The summer runs along, a serpentine of hot days, slipping through time. We wake and play and work a little, we rest and everyone is crazy in the afternoons with boundless energy to burn.
I shoo them out to the yard, these wild colts with legs too long, and manes a-tangle. They spin and flick and romp until the sun disappears and I find myself weary and aching for quiet, for cool sheets and three pillows behind my head.
This season we drift, in between now and the next. School work goes mostly undone, except for the daily math–I’m cruel for this, I know. That’s what they think. But I push because it’s important, and maybe a little, because I failed so many times before them.
The sun beams hot and the breezes are warm now. We blow bubbles and smoke marshmallows for S’mores on a thick saturday afternoon.
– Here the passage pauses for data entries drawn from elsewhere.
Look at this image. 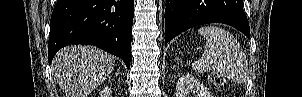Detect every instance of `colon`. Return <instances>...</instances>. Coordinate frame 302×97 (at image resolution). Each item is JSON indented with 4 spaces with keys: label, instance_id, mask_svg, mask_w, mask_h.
<instances>
[{
    "label": "colon",
    "instance_id": "colon-1",
    "mask_svg": "<svg viewBox=\"0 0 302 97\" xmlns=\"http://www.w3.org/2000/svg\"><path fill=\"white\" fill-rule=\"evenodd\" d=\"M209 79L214 84H221L223 82V79L217 75H210Z\"/></svg>",
    "mask_w": 302,
    "mask_h": 97
}]
</instances>
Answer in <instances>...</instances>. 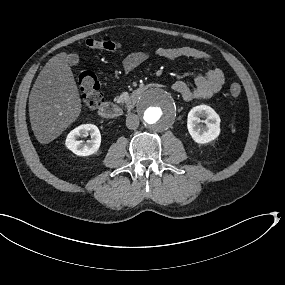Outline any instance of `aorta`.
I'll return each mask as SVG.
<instances>
[{"label": "aorta", "instance_id": "obj_1", "mask_svg": "<svg viewBox=\"0 0 285 285\" xmlns=\"http://www.w3.org/2000/svg\"><path fill=\"white\" fill-rule=\"evenodd\" d=\"M133 110L141 125L150 130L160 131L169 128L176 121L179 107L170 90L153 85L138 93Z\"/></svg>", "mask_w": 285, "mask_h": 285}]
</instances>
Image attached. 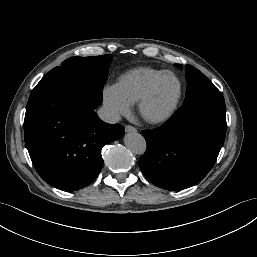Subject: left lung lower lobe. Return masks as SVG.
<instances>
[{"label": "left lung lower lobe", "instance_id": "obj_1", "mask_svg": "<svg viewBox=\"0 0 257 257\" xmlns=\"http://www.w3.org/2000/svg\"><path fill=\"white\" fill-rule=\"evenodd\" d=\"M226 128L224 100L180 107L163 126L142 131L147 150L138 161L139 167L158 187H191L215 164Z\"/></svg>", "mask_w": 257, "mask_h": 257}]
</instances>
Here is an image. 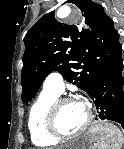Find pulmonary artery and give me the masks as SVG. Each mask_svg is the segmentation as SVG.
I'll return each instance as SVG.
<instances>
[{"mask_svg":"<svg viewBox=\"0 0 124 149\" xmlns=\"http://www.w3.org/2000/svg\"><path fill=\"white\" fill-rule=\"evenodd\" d=\"M43 89L60 95L64 91L62 75L57 71L50 73L43 83Z\"/></svg>","mask_w":124,"mask_h":149,"instance_id":"pulmonary-artery-1","label":"pulmonary artery"}]
</instances>
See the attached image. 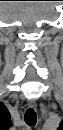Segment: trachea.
Returning a JSON list of instances; mask_svg holds the SVG:
<instances>
[{
  "mask_svg": "<svg viewBox=\"0 0 63 130\" xmlns=\"http://www.w3.org/2000/svg\"><path fill=\"white\" fill-rule=\"evenodd\" d=\"M24 120L27 125L34 126L36 123V113L33 108H29L24 115Z\"/></svg>",
  "mask_w": 63,
  "mask_h": 130,
  "instance_id": "obj_1",
  "label": "trachea"
}]
</instances>
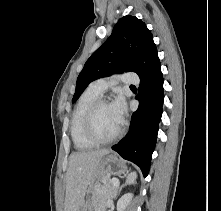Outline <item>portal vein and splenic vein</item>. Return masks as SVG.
I'll return each instance as SVG.
<instances>
[{"mask_svg":"<svg viewBox=\"0 0 221 211\" xmlns=\"http://www.w3.org/2000/svg\"><path fill=\"white\" fill-rule=\"evenodd\" d=\"M111 183H112L114 186H118V185H119V180L116 179V178H113V179H111Z\"/></svg>","mask_w":221,"mask_h":211,"instance_id":"obj_1","label":"portal vein and splenic vein"}]
</instances>
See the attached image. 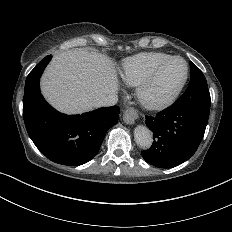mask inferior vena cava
Returning a JSON list of instances; mask_svg holds the SVG:
<instances>
[{"instance_id":"1","label":"inferior vena cava","mask_w":232,"mask_h":232,"mask_svg":"<svg viewBox=\"0 0 232 232\" xmlns=\"http://www.w3.org/2000/svg\"><path fill=\"white\" fill-rule=\"evenodd\" d=\"M117 100H118V98L115 94H110V95H107V96L101 98L97 102H95V107L113 106L117 103Z\"/></svg>"}]
</instances>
We stand around a hot grill with sweat running cool streaks down our backs, with cheeks pinking from sun and exertion.
These in between days keep winding around, and I sometimes forget that summer is it’s own season–not a transition. It’s me who’s in transition. It’s my heart that’s winding through decisions of faith and love and words worth sharing, and ones not meant to be.
The kids play for hours, unaware of the world around them. I like it this way for now. This is where we always are, in between now and the next stage. Next matters, but not as much as right now.
The in between is a season of it’s own.